Considérant qu’il n’y a pas lieu, dans le cadre du présent recours en annulation, de faire droit à la demande, de mainlevée de la saisie-conservatoire, formée, au surplus « en tant que de besoin pour le cas où elle n’aurait pas encore été ordonnée » ni à la demande subséquente e dommages et intérêts ;

Considérant qu’il convient d’allouer à la société EGT la somme de 30 000 francs en application de l’article 700 du nouveau Code de procédure civile ;

Par ces motifs :

Déclare recevable le recours en annulation formé par la société EGT contre la sentence arbitrale rendue le 21 mars 1992 page ’370’
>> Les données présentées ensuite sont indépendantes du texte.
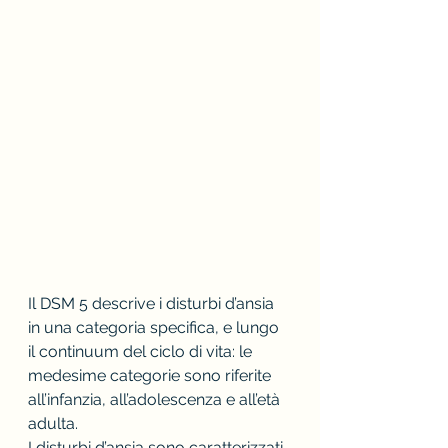
Il DSM 5 descrive i disturbi d’ansia 
in una categoria specifica, e lungo 
il continuum del ciclo di vita: le 
medesime categorie sono riferite 
all’infanzia, all’adolescenza e all’età 
adulta.
I disturbi d’ansia sono caratterizzati 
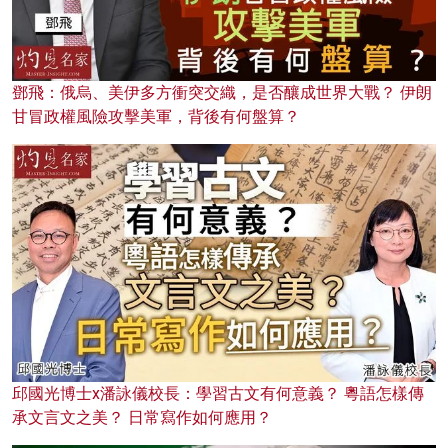
鄧飛：俄烏、美伊多方衝突交織，是否釀成世界大戰？ 伊朗
甘冒政權風險攻擊美軍，背後有何盤算？
邱國光博士x潘詠儀校長：學習古文有何意義？ 粵語怎樣傳
承文言文之美？ 日常寫作如何應用？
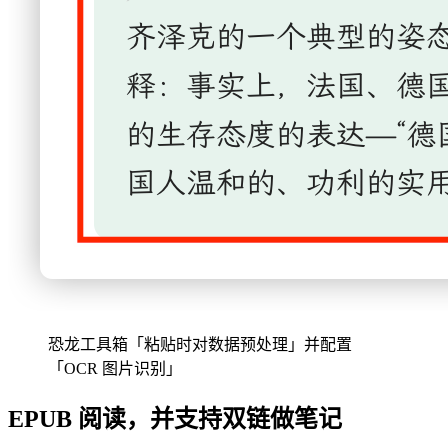
恐龙工具箱「粘贴时对数据预处理」并配置
「OCR 图片识别」
EPUB 阅读，并支持双链做笔记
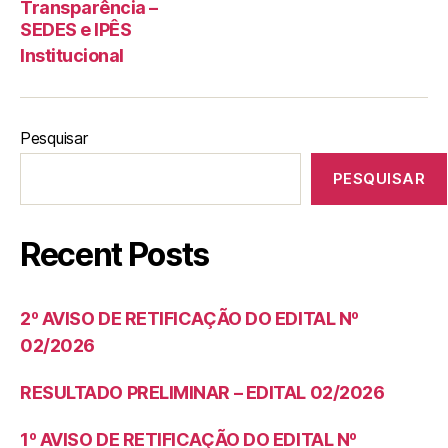
Transparência –
SEDES e IPÊS
Institucional
Pesquisar
PESQUISAR
Recent Posts
2º AVISO DE RETIFICAÇÃO DO EDITAL Nº
02/2026
RESULTADO PRELIMINAR – EDITAL 02/2026
1º AVISO DE RETIFICAÇÃO DO EDITAL Nº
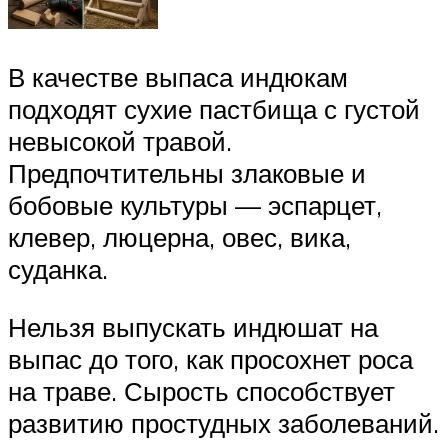
В качестве выпаса индюкам
подходят сухие пастбища с густой
невысокой травой.
Предпочтительны злаковые и
бобовые культуры — эспарцет,
клевер, люцерна, овес, вика,
суданка.
Нельзя выпускать индюшат на
выпас до того, как просохнет роса
на траве. Сырость способствует
развитию простудных заболеваний.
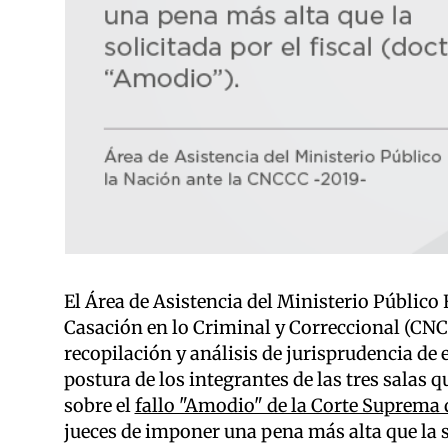
El Área de Asistencia del Ministerio Público
Casación en lo Criminal y Correccional (CNC
recopilación y análisis de jurisprudencia de e
postura de los integrantes de las tres sala
sobre el
fallo "Amodio" de la Corte Suprema d
jueces de imponer una pena más alta que la so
Rejette le recours en annulation en tant que fondé sur la contrariété alléguée de l’exécution en France de la sentence arbitrale à l’ordre public international comme donnant effet à un contrat considéré comme ayant pour cause et pour objet l’exercice d’un trafic d’influence ou le versement de pots-de-vin ;

Sur le recours en annulation en tant que fondé sur la contrariété alléguée de l’exécution en France de la sentence arbitrale à l’ordre public international comme consacrant une fraude commise par la société Westman dans la procédure arbitrale, dit ce recours partiellement fondé et annule, en conséquence, pour partie la sentence arbitrale en ce que le tribunal arbitral a décidé :  

-que la société Westman justifiait de « l’exécution de son obligation d’obtention de la préqualification d’Alsthom » ;

-que la société Westman avait été « empêchée par Alsthom d’exécuter ses obligations après la préqualification d’Alsthom » ;

-qu’Alsthom était « tenue au paiement d’une commission de 4 % du montant du marché adjugé par NPC » ainsi qu’en ce qui concerne les condamnations prononcées ;

Condamne la société Westman à payer à la société EGT la somme de 30 000 francs en application de l’article 700 du nouveau Code de procédure civile ;

M.BRISSIER, prés. ; Mmes GARBAN, PASCAL, cons. ; BERNARD-CATAT, av. gén. ; MesB. MOREAU, LETTE, av.